• **Your assignment**:
In the entries below, how many lines contain "burgers"? Answer with the number and nothing else.

• **Document structure recognition data**:
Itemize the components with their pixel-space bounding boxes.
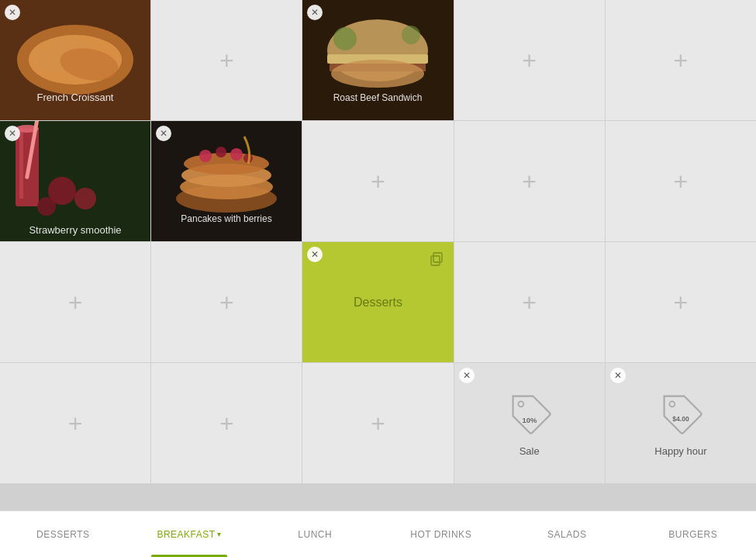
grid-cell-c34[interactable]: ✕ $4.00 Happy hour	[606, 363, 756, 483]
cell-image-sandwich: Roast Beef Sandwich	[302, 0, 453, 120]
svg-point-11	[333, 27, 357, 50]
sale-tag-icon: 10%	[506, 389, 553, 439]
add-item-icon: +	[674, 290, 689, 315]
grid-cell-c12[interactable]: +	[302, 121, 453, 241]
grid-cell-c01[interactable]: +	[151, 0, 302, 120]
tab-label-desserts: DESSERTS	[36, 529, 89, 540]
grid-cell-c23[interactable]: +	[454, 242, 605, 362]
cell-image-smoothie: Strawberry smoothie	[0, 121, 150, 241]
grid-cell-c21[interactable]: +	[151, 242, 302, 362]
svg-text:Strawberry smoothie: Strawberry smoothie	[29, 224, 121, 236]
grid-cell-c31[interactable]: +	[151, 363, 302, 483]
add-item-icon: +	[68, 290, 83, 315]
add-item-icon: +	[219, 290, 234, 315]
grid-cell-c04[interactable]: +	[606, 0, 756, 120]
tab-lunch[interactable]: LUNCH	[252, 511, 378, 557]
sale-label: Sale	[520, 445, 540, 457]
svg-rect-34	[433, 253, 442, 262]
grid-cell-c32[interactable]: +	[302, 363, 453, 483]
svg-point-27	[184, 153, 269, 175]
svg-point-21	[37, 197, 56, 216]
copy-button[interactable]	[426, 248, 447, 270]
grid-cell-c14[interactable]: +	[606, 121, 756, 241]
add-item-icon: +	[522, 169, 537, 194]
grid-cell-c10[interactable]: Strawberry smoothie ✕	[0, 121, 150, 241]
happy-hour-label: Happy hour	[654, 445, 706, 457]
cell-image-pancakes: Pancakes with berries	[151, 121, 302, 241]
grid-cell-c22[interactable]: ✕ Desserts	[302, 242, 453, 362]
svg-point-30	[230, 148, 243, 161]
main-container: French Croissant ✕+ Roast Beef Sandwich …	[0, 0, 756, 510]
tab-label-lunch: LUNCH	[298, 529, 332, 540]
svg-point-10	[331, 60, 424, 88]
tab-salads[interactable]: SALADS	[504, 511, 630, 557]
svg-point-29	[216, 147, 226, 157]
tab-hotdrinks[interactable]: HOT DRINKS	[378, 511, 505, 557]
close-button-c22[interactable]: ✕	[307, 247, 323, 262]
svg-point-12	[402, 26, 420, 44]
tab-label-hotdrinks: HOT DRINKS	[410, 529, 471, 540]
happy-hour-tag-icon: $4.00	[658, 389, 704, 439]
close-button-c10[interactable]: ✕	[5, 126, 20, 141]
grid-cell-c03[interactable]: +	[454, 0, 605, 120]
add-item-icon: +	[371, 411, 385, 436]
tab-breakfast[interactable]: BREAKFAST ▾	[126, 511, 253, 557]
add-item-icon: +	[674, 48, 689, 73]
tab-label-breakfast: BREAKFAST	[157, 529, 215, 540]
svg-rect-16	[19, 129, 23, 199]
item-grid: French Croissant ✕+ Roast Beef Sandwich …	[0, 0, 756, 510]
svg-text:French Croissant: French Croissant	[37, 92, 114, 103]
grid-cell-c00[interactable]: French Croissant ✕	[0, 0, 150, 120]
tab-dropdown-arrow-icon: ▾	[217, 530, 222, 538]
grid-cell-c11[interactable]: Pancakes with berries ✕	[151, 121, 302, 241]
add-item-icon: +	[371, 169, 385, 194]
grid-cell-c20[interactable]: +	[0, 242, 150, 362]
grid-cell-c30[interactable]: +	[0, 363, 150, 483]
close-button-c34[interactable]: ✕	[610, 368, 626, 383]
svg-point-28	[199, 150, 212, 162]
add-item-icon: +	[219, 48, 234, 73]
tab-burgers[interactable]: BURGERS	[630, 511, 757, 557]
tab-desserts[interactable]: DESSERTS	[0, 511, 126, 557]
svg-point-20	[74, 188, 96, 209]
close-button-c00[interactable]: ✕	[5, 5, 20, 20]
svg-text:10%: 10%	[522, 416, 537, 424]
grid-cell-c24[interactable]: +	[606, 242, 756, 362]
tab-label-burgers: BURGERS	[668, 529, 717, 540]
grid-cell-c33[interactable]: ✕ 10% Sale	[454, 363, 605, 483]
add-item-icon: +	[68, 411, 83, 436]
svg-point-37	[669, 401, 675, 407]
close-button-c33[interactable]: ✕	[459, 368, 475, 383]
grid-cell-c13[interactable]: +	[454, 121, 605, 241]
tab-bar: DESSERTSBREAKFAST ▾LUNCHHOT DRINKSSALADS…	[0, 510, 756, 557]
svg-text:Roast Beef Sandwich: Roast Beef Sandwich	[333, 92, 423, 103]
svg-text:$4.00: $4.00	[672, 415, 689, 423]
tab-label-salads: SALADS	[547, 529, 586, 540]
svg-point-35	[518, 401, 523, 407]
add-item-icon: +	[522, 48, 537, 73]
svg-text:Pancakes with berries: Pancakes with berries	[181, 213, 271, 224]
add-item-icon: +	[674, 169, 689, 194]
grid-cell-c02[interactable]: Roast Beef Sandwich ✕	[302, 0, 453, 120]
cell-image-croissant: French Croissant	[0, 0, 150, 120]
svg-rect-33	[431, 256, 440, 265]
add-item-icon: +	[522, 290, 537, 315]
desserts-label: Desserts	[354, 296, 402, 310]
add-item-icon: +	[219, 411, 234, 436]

---

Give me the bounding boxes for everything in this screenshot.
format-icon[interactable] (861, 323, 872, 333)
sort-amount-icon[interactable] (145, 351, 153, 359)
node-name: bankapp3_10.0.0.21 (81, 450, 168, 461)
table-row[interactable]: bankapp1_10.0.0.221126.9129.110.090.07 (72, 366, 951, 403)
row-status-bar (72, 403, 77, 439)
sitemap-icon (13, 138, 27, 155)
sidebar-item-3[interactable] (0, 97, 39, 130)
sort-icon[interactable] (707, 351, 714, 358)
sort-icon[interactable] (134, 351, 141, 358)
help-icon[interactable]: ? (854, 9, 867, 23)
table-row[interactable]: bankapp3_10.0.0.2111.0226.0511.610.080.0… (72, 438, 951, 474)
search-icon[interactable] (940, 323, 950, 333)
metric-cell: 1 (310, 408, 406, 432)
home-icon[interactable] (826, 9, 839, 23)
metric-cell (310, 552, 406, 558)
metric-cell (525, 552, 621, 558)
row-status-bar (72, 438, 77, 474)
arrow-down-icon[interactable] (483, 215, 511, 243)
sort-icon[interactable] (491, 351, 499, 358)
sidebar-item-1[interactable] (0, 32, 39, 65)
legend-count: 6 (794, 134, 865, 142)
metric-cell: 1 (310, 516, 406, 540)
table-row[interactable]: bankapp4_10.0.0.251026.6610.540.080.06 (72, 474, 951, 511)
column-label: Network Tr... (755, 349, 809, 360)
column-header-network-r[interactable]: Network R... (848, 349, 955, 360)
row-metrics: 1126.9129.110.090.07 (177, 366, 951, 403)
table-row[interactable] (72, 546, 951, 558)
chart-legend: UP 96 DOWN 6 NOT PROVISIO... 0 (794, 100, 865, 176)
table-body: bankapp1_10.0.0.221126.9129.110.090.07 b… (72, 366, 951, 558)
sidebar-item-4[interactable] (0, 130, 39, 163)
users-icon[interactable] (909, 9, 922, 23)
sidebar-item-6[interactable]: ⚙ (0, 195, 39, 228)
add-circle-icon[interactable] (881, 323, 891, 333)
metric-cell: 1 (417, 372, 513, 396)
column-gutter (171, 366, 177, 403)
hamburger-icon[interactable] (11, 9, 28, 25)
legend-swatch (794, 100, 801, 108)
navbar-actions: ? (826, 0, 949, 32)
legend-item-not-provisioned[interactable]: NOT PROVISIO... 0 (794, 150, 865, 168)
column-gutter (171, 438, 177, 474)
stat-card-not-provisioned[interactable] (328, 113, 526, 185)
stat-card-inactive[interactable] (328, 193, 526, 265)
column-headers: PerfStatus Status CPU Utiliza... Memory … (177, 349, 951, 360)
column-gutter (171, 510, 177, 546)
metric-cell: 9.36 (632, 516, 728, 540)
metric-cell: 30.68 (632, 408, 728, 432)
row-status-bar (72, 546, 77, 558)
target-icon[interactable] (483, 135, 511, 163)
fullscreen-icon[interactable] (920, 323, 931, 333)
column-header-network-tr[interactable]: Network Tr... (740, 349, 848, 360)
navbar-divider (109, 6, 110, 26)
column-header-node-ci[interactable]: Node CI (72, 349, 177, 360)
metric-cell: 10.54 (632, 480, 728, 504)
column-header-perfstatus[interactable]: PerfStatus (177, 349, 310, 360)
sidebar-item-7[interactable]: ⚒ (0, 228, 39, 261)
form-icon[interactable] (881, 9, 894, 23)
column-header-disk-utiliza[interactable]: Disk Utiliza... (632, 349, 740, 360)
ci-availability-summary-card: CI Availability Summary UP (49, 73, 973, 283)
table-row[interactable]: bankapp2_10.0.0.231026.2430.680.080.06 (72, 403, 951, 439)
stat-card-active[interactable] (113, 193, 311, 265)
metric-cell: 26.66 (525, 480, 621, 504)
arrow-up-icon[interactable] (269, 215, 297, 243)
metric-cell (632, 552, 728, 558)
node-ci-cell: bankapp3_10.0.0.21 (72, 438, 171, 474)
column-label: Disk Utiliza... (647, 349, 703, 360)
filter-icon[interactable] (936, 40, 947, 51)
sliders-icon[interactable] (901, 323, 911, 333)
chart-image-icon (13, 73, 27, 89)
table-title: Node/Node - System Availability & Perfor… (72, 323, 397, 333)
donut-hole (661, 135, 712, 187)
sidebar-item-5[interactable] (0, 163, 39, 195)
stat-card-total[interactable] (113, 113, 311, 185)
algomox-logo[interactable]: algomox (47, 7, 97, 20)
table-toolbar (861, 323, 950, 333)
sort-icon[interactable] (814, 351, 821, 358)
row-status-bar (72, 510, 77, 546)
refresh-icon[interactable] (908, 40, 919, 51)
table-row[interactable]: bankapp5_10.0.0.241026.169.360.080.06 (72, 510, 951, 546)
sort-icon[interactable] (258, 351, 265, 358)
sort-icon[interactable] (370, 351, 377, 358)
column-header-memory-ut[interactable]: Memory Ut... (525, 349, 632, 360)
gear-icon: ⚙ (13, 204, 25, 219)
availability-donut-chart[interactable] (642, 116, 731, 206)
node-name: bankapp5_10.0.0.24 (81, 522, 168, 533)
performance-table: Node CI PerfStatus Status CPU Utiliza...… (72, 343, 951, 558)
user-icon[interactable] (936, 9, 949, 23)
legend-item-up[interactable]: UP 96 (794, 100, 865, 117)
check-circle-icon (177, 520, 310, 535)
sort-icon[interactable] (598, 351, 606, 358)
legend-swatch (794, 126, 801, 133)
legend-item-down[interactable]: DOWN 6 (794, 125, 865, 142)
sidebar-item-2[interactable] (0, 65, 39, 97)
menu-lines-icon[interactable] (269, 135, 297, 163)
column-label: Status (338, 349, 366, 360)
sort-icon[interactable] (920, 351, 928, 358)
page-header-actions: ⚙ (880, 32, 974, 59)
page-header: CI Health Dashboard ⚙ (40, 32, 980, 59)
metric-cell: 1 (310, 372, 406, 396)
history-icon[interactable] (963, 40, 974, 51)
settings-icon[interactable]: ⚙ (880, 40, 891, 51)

• **Exercise output**:
2